Alonso Cueto e Mario Vargas Llosa são os dois maiores escritores peruanos da atualidade. Ao contrário de Llosa, Cueto ainda é pouco conhecido no Brasil, o que é lamentável. Dono de uma prosa eficaz e fluente, detentor de prêmios literários importantíssimos, Alonso chega agora ao nosso país com o romance A hora azul e com a tarefa de encantar os raros bons leitores tupiniquins.

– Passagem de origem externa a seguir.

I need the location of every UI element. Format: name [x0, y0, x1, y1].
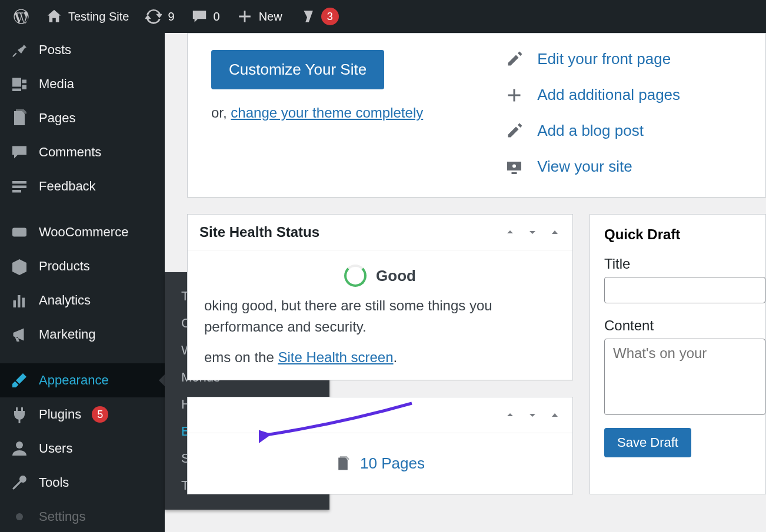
add-post-link[interactable]: Add a blog post: [505, 122, 680, 140]
home-icon: [46, 8, 62, 25]
new-label: New: [259, 10, 282, 24]
view-icon: [505, 158, 523, 176]
move-down-icon[interactable]: [527, 226, 538, 238]
sidebar-label: Marketing: [39, 327, 96, 342]
move-down-icon[interactable]: [527, 409, 538, 421]
site-name: Testing Site: [68, 10, 129, 24]
change-theme-link[interactable]: change your theme completely: [231, 105, 423, 121]
sidebar-item-posts[interactable]: Posts: [0, 33, 165, 67]
health-text: performance and security.: [204, 319, 556, 335]
at-a-glance-panel: 10 Pages: [187, 397, 573, 494]
svg-rect-0: [12, 228, 26, 237]
health-text: oking good, but there are still some thi…: [204, 297, 556, 314]
health-circle-icon: [344, 265, 367, 287]
megaphone-icon: [11, 326, 28, 343]
woo-icon: [11, 223, 28, 241]
sidebar-item-woocommerce[interactable]: WooCommerce: [0, 215, 165, 249]
site-home-link[interactable]: Testing Site: [38, 0, 137, 33]
media-icon: [11, 75, 28, 93]
sidebar-item-settings[interactable]: Settings: [0, 500, 165, 532]
sidebar-label: Comments: [39, 145, 101, 160]
sidebar-item-marketing[interactable]: Marketing: [0, 317, 165, 352]
sidebar-item-users[interactable]: Users: [0, 431, 165, 466]
sidebar-label: Appearance: [39, 373, 109, 388]
svg-point-1: [16, 441, 23, 449]
move-up-icon[interactable]: [504, 409, 516, 421]
comment-icon: [191, 8, 208, 25]
draft-content-textarea[interactable]: [604, 339, 765, 415]
panel-controls: [504, 409, 561, 421]
updates-link[interactable]: 9: [137, 0, 182, 33]
update-icon: [145, 8, 162, 25]
add-pages-link[interactable]: Add additional pages: [505, 86, 680, 104]
quick-draft-title: Quick Draft: [604, 226, 765, 243]
products-icon: [11, 257, 28, 275]
health-status-text: Good: [376, 267, 416, 285]
new-content-link[interactable]: New: [228, 0, 291, 33]
sidebar-label: Media: [39, 76, 74, 92]
site-health-panel: Site Health Status Good oking good, but …: [187, 214, 573, 380]
or-change-theme: or, change your theme completely: [211, 105, 423, 121]
draft-title-input[interactable]: [604, 277, 765, 303]
sidebar-label: Users: [39, 441, 72, 456]
settings-icon: [11, 508, 28, 526]
sidebar-item-products[interactable]: Products: [0, 249, 165, 283]
sidebar-item-media[interactable]: Media: [0, 67, 165, 101]
pages-icon: [11, 109, 28, 127]
sidebar-item-plugins[interactable]: Plugins 5: [0, 397, 165, 431]
toggle-icon[interactable]: [549, 226, 561, 238]
sidebar-label: Posts: [39, 42, 71, 58]
save-draft-button[interactable]: Save Draft: [604, 428, 691, 457]
pages-icon: [335, 456, 351, 471]
sidebar-label: Feedback: [39, 179, 96, 194]
main-content: Customize Your Site or, change your them…: [165, 33, 766, 532]
comments-count: 0: [214, 10, 220, 24]
link-label: Edit your front page: [537, 50, 671, 68]
brush-icon: [11, 372, 28, 389]
yoast-icon: [299, 8, 315, 25]
users-icon: [11, 440, 28, 457]
updates-count: 9: [168, 10, 174, 24]
sidebar-label: Analytics: [39, 293, 91, 308]
admin-sidebar: Posts Media Pages Comments Feedback WooC…: [0, 33, 165, 532]
plugin-icon: [11, 406, 28, 423]
pin-icon: [11, 41, 28, 59]
wp-logo[interactable]: [5, 0, 38, 33]
pages-count-link[interactable]: 10 Pages: [360, 454, 425, 473]
panel-controls: [504, 226, 561, 238]
yoast-link[interactable]: 3: [291, 0, 347, 33]
link-label: View your site: [537, 158, 632, 176]
yoast-badge: 3: [321, 8, 339, 25]
link-label: Add additional pages: [537, 86, 680, 104]
edit-icon: [505, 51, 523, 68]
panel-title: [199, 407, 204, 423]
sidebar-item-feedback[interactable]: Feedback: [0, 169, 165, 203]
welcome-panel: Customize Your Site or, change your them…: [187, 33, 766, 198]
sidebar-item-pages[interactable]: Pages: [0, 101, 165, 135]
move-up-icon[interactable]: [504, 226, 516, 238]
sidebar-item-appearance[interactable]: Appearance: [0, 363, 165, 397]
sidebar-label: Products: [39, 259, 90, 274]
title-label: Title: [604, 256, 765, 272]
toggle-icon[interactable]: [549, 409, 561, 421]
sidebar-label: Pages: [39, 111, 75, 126]
feedback-icon: [11, 178, 28, 195]
sidebar-label: Tools: [39, 475, 69, 490]
sidebar-item-analytics[interactable]: Analytics: [0, 283, 165, 317]
health-text: ems on the Site Health screen.: [204, 349, 556, 366]
sidebar-item-tools[interactable]: Tools: [0, 466, 165, 500]
quick-draft-panel: Quick Draft Title Content Save Draft: [590, 214, 766, 494]
plus-icon: [237, 8, 253, 25]
comments-link[interactable]: 0: [183, 0, 228, 33]
admin-bar: Testing Site 9 0 New 3: [0, 0, 766, 33]
site-health-screen-link[interactable]: Site Health screen: [278, 349, 393, 365]
customize-site-button[interactable]: Customize Your Site: [211, 50, 384, 89]
sidebar-item-comments[interactable]: Comments: [0, 135, 165, 169]
content-label: Content: [604, 317, 765, 334]
edit-icon: [505, 122, 523, 140]
analytics-icon: [11, 292, 28, 309]
plus-icon: [505, 86, 523, 104]
sidebar-label: WooCommerce: [39, 225, 128, 240]
view-site-link[interactable]: View your site: [505, 158, 680, 176]
edit-front-page-link[interactable]: Edit your front page: [505, 50, 680, 68]
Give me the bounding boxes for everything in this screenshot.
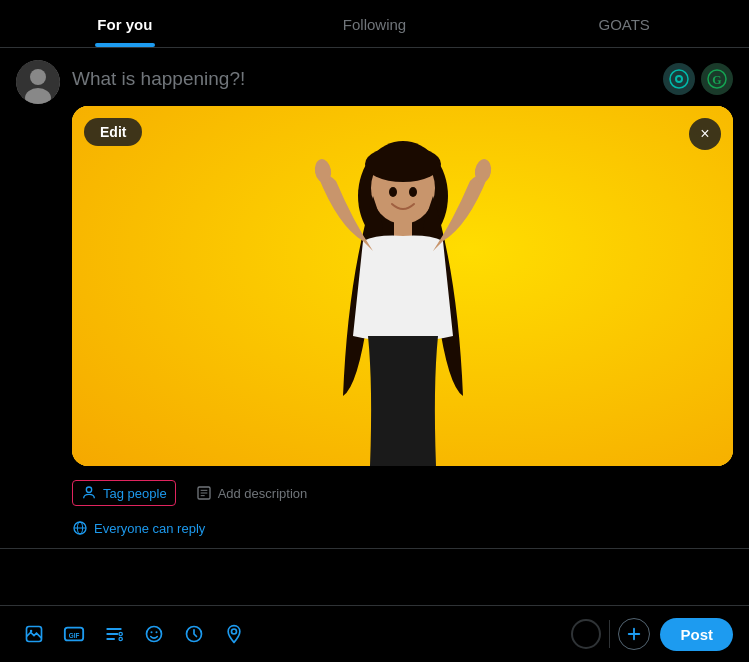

Numa tradução segura de Eliana Aguiar, que possui o mérito de recuperar em português a fluência do romancista peruano, o livro conta a história de Adrián Ormache, um respeitável advogado de meia-idade, que leva a vida no marasmo dos bem-sucedidos: possui uma esposa bonita que cuida de seu lar com a diligência das mulheres criadas para se tornarem donas de casa, pai de duas filhas inteligentes e educadas, passa seus dias entre reuniões de trabalho, aborrecimentos em casa e visitas a familiares.
Até que sua mãe morre e essa estrutura aparentemente sólida construída por Adrián começa a enfraquecer. Seu irmão Rubén chega dos Estados Unidos para o funeral e lhe confidencia que seu pai, um oficial da marinha morto há vários anos, não era o santo que aparentava ser. Durante os anos 80, em conflitos com o grupo revolucionário Sendero Luminoso, o comandante Ormache havia torturado muita gente, entre guerrilheiros e inocentes. Além disso, estuprara e assassinara inúmeras garotas na região de Ayacucho, onde se encontravam as bases do Sendero.
Uma dessas meninas, Miriam, conseguiu escapar de Ormache e Adrián só pensa em encontrá-la. De certo modo, é nesta busca que encontrará sua salvação. Transitando por um mundo até então desconhecido para ele, Adrián escapa do cotidiano e dá uma nova razão à sua vida. De burguês alienado passa pouco a pouco a se preocupar com o destino de pessoas insignificantes, massacradas pela ganância de alguns e por uma visão distorcida da democracia, vendida por pessoas cujo único prazer é fazer os demais sofrerem, desde que isso lhes garanta um lugarzinho nos anais da história.
As atrocidades cometidas tanto pelos revolucionários quanto pelo exército são narradas de um modo intensamente poético, e é dessa maneira que Cueto consegue descrever as torturas mais horrendas, transmitindo ao leitor apenas uma sensação de tristeza irremediável e revolta com a situação humana.
Os trechos em que Alonso retrata o relacionamento entre Adrián e Miriam são dos mais belos que já li. O misto de curiosidade e transgressão permeia as frases reticentes das duas personagens e findamos por tomar partido na história, torcendo para que tudo corra bem com nossos heróis. O que mais se pode desejar de um livro?
A hora azul recebeu, em 2005, o Prêmio Herralde, um dos mais prestigiosos em língua espanhola, o que inseriu, definitivamente, Alonso Cueto na galeria dos mais importantes narradores peruanos destes tempos. Recomendo fortemente a leitura deste romance para todo tipo de leitor: desde aquele que deseja se inteirar mais acerca da história da guerra civil entre o Sendero e o exército peruano até o que deseja somente conhecer uma obra muitíssimo bem escrita, ou, como sugeriu o próprio Alonso, “ler um conto de fadas ao revés”.